• WHAT YOU HAVE TO DO:
All records below are to be duplicated exactly, with every picture excluded.

Page segmentation data
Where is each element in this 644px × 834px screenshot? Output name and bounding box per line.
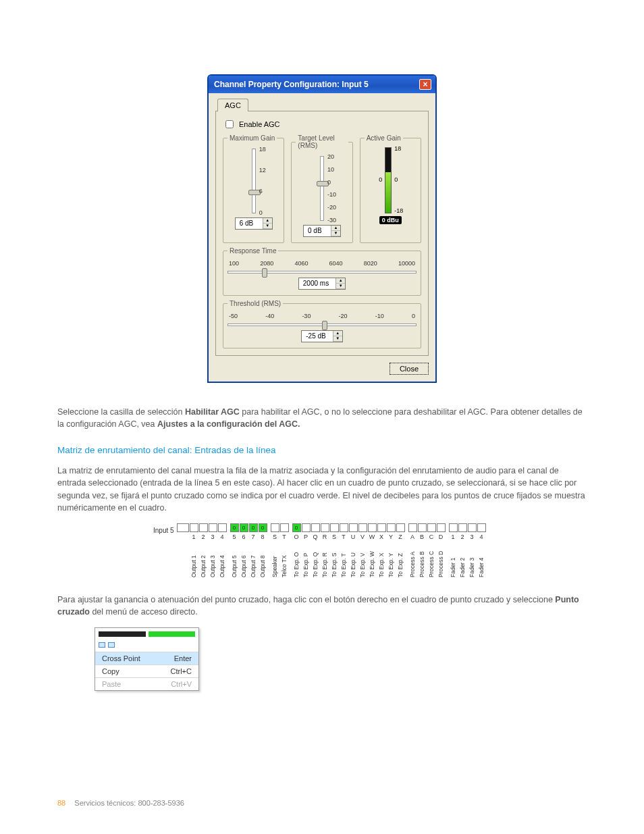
tab-agc[interactable]: AGC <box>217 99 248 111</box>
matrix-col-label: To Exp. W <box>369 542 375 577</box>
matrix-cell[interactable]: 0 <box>230 523 239 532</box>
matrix-col-label: Fader 2 <box>460 542 466 577</box>
matrix-cell[interactable] <box>396 523 405 532</box>
matrix-cell[interactable] <box>280 523 289 532</box>
matrix-cell[interactable]: 0 <box>259 523 267 532</box>
group-active-gain: Active Gain 0 18 0 -18 <box>360 134 421 243</box>
paragraph-crosspoint-adjust: Para ajustar la ganancia o atenuación de… <box>57 594 587 618</box>
matrix-col-label: Output 4 <box>219 542 225 577</box>
matrix-col-header: Y <box>389 533 393 540</box>
matrix-col-label: Process C <box>429 542 435 577</box>
matrix-cell[interactable] <box>302 523 311 532</box>
matrix-col-header: 3 <box>471 533 474 540</box>
agc-dialog: Channel Property Configuration: Input 5 … <box>207 74 437 383</box>
group-response-time: Response Time 100 2080 4060 6040 8020 10… <box>223 247 421 296</box>
threshold-slider[interactable] <box>227 323 417 326</box>
matrix-cell[interactable] <box>437 523 446 532</box>
page-footer: 88 Servicios técnicos: 800-283-5936 <box>57 799 184 807</box>
menu-item-cross-point[interactable]: Cross Point Enter <box>95 652 198 664</box>
spinner-up-icon[interactable]: ▲ <box>263 218 272 224</box>
matrix-col-label: To Exp. Y <box>388 542 394 577</box>
matrix-cell[interactable] <box>340 523 348 532</box>
target-level-slider[interactable]: 20 10 0 -10 -20 -30 <box>320 156 324 221</box>
spinner-up-icon[interactable]: ▲ <box>331 226 340 231</box>
group-maximum-gain: Maximum Gain 18 12 6 0 <box>223 134 284 243</box>
matrix-cell[interactable]: 0 <box>292 523 301 532</box>
matrix-cell[interactable] <box>408 523 417 532</box>
matrix-col-label: Output 5 <box>232 542 238 577</box>
page-number: 88 <box>57 799 65 807</box>
matrix-cell[interactable] <box>311 523 320 532</box>
matrix-col-header: S <box>273 533 277 540</box>
matrix-col-header: 1 <box>452 533 455 540</box>
matrix-cell[interactable] <box>330 523 339 532</box>
menu-item-copy[interactable]: Copy Ctrl+C <box>95 664 198 677</box>
matrix-col-label: To Exp. S <box>331 542 338 577</box>
matrix-cell[interactable] <box>358 523 367 532</box>
matrix-col-label: To Exp. T <box>341 542 347 577</box>
matrix-col-header: A <box>410 533 414 540</box>
spinner-down-icon[interactable]: ▼ <box>333 336 342 342</box>
spinner-down-icon[interactable]: ▼ <box>331 231 340 236</box>
response-time-spinner[interactable]: 2000 ms ▲▼ <box>298 278 346 290</box>
matrix-cell[interactable] <box>387 523 396 532</box>
matrix-col-label: Output 2 <box>200 542 207 577</box>
matrix-col-header: 4 <box>480 533 483 540</box>
matrix-col-label: To Exp. Z <box>398 542 404 577</box>
matrix-col-header: T <box>342 533 346 540</box>
matrix-cell[interactable] <box>458 523 467 532</box>
matrix-cell[interactable] <box>468 523 477 532</box>
max-gain-spinner[interactable]: 6 dB ▲▼ <box>235 217 273 230</box>
matrix-cell[interactable] <box>377 523 386 532</box>
threshold-spinner[interactable]: -25 dB ▲▼ <box>301 330 342 342</box>
matrix-cell[interactable] <box>477 523 486 532</box>
matrix-cell[interactable] <box>368 523 377 532</box>
dialog-title: Channel Property Configuration: Input 5 <box>214 80 369 89</box>
matrix-cell[interactable]: 0 <box>240 523 248 532</box>
response-time-slider[interactable] <box>227 271 417 273</box>
menu-item-paste[interactable]: Paste Ctrl+V <box>95 677 198 690</box>
spinner-up-icon[interactable]: ▲ <box>333 331 342 336</box>
matrix-cell[interactable] <box>418 523 427 532</box>
matrix-col-header: 2 <box>461 533 464 540</box>
legend-maximum-gain: Maximum Gain <box>227 134 277 142</box>
matrix-col-header: O <box>294 533 299 540</box>
active-gain-value: 0 dBu <box>379 216 402 224</box>
matrix-cell[interactable] <box>271 523 279 532</box>
matrix-cell[interactable] <box>349 523 358 532</box>
matrix-col-label: To Exp. O <box>294 542 300 577</box>
matrix-cell[interactable] <box>190 523 198 532</box>
matrix-cell[interactable] <box>199 523 208 532</box>
matrix-cell[interactable]: 0 <box>249 523 258 532</box>
dialog-titlebar[interactable]: Channel Property Configuration: Input 5 … <box>209 76 435 93</box>
spinner-down-icon[interactable]: ▼ <box>336 284 345 289</box>
spinner-down-icon[interactable]: ▼ <box>263 224 272 229</box>
active-gain-meter <box>385 147 392 213</box>
matrix-col-header: X <box>379 533 383 540</box>
matrix-col-header: T <box>282 533 286 540</box>
close-icon[interactable]: × <box>419 79 431 90</box>
max-gain-slider[interactable]: 18 12 6 0 <box>252 149 256 213</box>
matrix-col-header: 1 <box>192 533 196 540</box>
target-level-spinner[interactable]: 0 dB ▲▼ <box>303 225 341 237</box>
matrix-col-label: Output 6 <box>241 542 247 577</box>
matrix-col-header: U <box>351 533 356 540</box>
spinner-up-icon[interactable]: ▲ <box>336 278 345 284</box>
matrix-col-label: Process D <box>438 542 444 577</box>
matrix-col-header: R <box>323 533 327 540</box>
matrix-col-label: Process A <box>410 542 416 577</box>
enable-agc-checkbox[interactable]: Enable AGC <box>223 118 280 130</box>
section-heading-matrix: Matriz de enrutamiento del canal: Entrad… <box>57 445 587 455</box>
matrix-col-header: Q <box>313 533 318 540</box>
matrix-col-header: S <box>332 533 336 540</box>
matrix-cell[interactable] <box>209 523 217 532</box>
dialog-close-button[interactable]: Close <box>390 363 429 375</box>
matrix-col-label: Output 1 <box>191 542 197 577</box>
matrix-col-label: Fader 4 <box>479 542 485 577</box>
matrix-cell[interactable] <box>427 523 436 532</box>
matrix-cell[interactable] <box>449 523 458 532</box>
enable-agc-input[interactable] <box>225 120 234 128</box>
matrix-cell[interactable] <box>321 523 329 532</box>
matrix-col-header: 8 <box>261 533 265 540</box>
matrix-cell[interactable] <box>218 523 227 532</box>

• ANSWER BOX:
Where is each element in this 644px × 834px screenshot? Output name and bounding box per line.
tab-agc[interactable]: AGC <box>217 99 248 111</box>
matrix-col-label: To Exp. W <box>369 542 375 577</box>
matrix-cell[interactable]: 0 <box>230 523 239 532</box>
matrix-col-label: Fader 2 <box>460 542 466 577</box>
matrix-cell[interactable] <box>396 523 405 532</box>
matrix-cell[interactable] <box>280 523 289 532</box>
matrix-cell[interactable]: 0 <box>259 523 267 532</box>
group-active-gain: Active Gain 0 18 0 -18 <box>360 134 421 243</box>
paragraph-crosspoint-adjust: Para ajustar la ganancia o atenuación de… <box>57 594 587 618</box>
matrix-col-label: Output 4 <box>219 542 225 577</box>
matrix-col-header: Y <box>389 533 393 540</box>
matrix-col-label: Process C <box>429 542 435 577</box>
matrix-cell[interactable] <box>302 523 311 532</box>
matrix-col-header: 3 <box>471 533 474 540</box>
agc-dialog: Channel Property Configuration: Input 5 … <box>207 74 437 383</box>
group-response-time: Response Time 100 2080 4060 6040 8020 10… <box>223 247 421 296</box>
threshold-slider[interactable] <box>227 323 417 326</box>
matrix-cell[interactable] <box>437 523 446 532</box>
page-footer: 88 Servicios técnicos: 800-283-5936 <box>57 799 184 807</box>
menu-item-cross-point[interactable]: Cross Point Enter <box>95 652 198 664</box>
spinner-up-icon[interactable]: ▲ <box>263 218 272 224</box>
matrix-col-label: To Exp. Y <box>388 542 394 577</box>
matrix-cell[interactable] <box>340 523 348 532</box>
target-level-slider[interactable]: 20 10 0 -10 -20 -30 <box>320 156 324 221</box>
spinner-up-icon[interactable]: ▲ <box>331 226 340 231</box>
group-maximum-gain: Maximum Gain 18 12 6 0 <box>223 134 284 243</box>
matrix-cell[interactable]: 0 <box>292 523 301 532</box>
matrix-cell[interactable] <box>408 523 417 532</box>
matrix-col-label: Output 5 <box>232 542 238 577</box>
page-number: 88 <box>57 799 65 807</box>
matrix-cell[interactable] <box>311 523 320 532</box>
matrix-col-header: S <box>273 533 277 540</box>
matrix-col-header: 1 <box>452 533 455 540</box>
matrix-cell[interactable] <box>330 523 339 532</box>
menu-item-copy[interactable]: Copy Ctrl+C <box>95 664 198 677</box>
matrix-col-label: To Exp. S <box>331 542 338 577</box>
matrix-cell[interactable] <box>358 523 367 532</box>
matrix-col-label: To Exp. T <box>341 542 347 577</box>
matrix-col-header: A <box>410 533 414 540</box>
spinner-down-icon[interactable]: ▼ <box>333 336 342 342</box>
spinner-down-icon[interactable]: ▼ <box>331 231 340 236</box>
response-time-spinner[interactable]: 2000 ms ▲▼ <box>298 278 346 290</box>
matrix-cell[interactable] <box>387 523 396 532</box>
matrix-col-label: Output 2 <box>200 542 207 577</box>
matrix-col-header: 4 <box>480 533 483 540</box>
matrix-col-label: To Exp. Z <box>398 542 404 577</box>
matrix-col-header: T <box>342 533 346 540</box>
matrix-cell[interactable] <box>458 523 467 532</box>
matrix-cell[interactable] <box>468 523 477 532</box>
max-gain-spinner[interactable]: 6 dB ▲▼ <box>235 217 273 230</box>
matrix-cell[interactable] <box>377 523 386 532</box>
threshold-spinner[interactable]: -25 dB ▲▼ <box>301 330 342 342</box>
matrix-cell[interactable] <box>477 523 486 532</box>
matrix-cell[interactable] <box>368 523 377 532</box>
dialog-title: Channel Property Configuration: Input 5 <box>214 80 369 89</box>
matrix-cell[interactable]: 0 <box>240 523 248 532</box>
response-time-slider[interactable] <box>227 271 417 273</box>
menu-item-paste[interactable]: Paste Ctrl+V <box>95 677 198 690</box>
spinner-up-icon[interactable]: ▲ <box>333 331 342 336</box>
matrix-cell[interactable] <box>418 523 427 532</box>
matrix-col-header: 2 <box>461 533 464 540</box>
legend-maximum-gain: Maximum Gain <box>227 134 277 142</box>
matrix-col-header: O <box>294 533 299 540</box>
active-gain-value: 0 dBu <box>379 216 402 224</box>
matrix-cell[interactable] <box>271 523 279 532</box>
matrix-cell[interactable] <box>349 523 358 532</box>
matrix-col-label: To Exp. O <box>294 542 300 577</box>
matrix-cell[interactable] <box>190 523 198 532</box>
matrix-cell[interactable] <box>199 523 208 532</box>
matrix-cell[interactable]: 0 <box>249 523 258 532</box>
dialog-titlebar[interactable]: Channel Property Configuration: Input 5 … <box>209 76 435 93</box>
spinner-down-icon[interactable]: ▼ <box>336 284 345 289</box>
spinner-down-icon[interactable]: ▼ <box>263 224 272 229</box>
active-gain-meter <box>385 147 392 213</box>
matrix-col-header: X <box>379 533 383 540</box>
matrix-col-header: T <box>282 533 286 540</box>
close-icon[interactable]: × <box>419 79 431 90</box>
max-gain-slider[interactable]: 18 12 6 0 <box>252 149 256 213</box>
matrix-col-header: 1 <box>192 533 196 540</box>
target-level-spinner[interactable]: 0 dB ▲▼ <box>303 225 341 237</box>
matrix-col-label: Output 6 <box>241 542 247 577</box>
matrix-col-header: U <box>351 533 356 540</box>
spinner-up-icon[interactable]: ▲ <box>336 278 345 284</box>
matrix-col-label: Process D <box>438 542 444 577</box>
matrix-col-header: R <box>323 533 327 540</box>
matrix-col-label: Process A <box>410 542 416 577</box>
enable-agc-checkbox[interactable]: Enable AGC <box>223 118 280 130</box>
section-heading-matrix: Matriz de enrutamiento del canal: Entrad… <box>57 445 587 455</box>
matrix-col-header: Q <box>313 533 318 540</box>
matrix-col-header: S <box>332 533 336 540</box>
matrix-cell[interactable] <box>209 523 217 532</box>
dialog-close-button[interactable]: Close <box>390 363 429 375</box>
matrix-col-label: Output 1 <box>191 542 197 577</box>
matrix-col-label: Fader 4 <box>479 542 485 577</box>
matrix-cell[interactable] <box>427 523 436 532</box>
matrix-cell[interactable] <box>449 523 458 532</box>
enable-agc-input[interactable] <box>225 120 234 128</box>
matrix-cell[interactable] <box>321 523 329 532</box>
matrix-col-header: 8 <box>261 533 265 540</box>
matrix-cell[interactable] <box>218 523 227 532</box>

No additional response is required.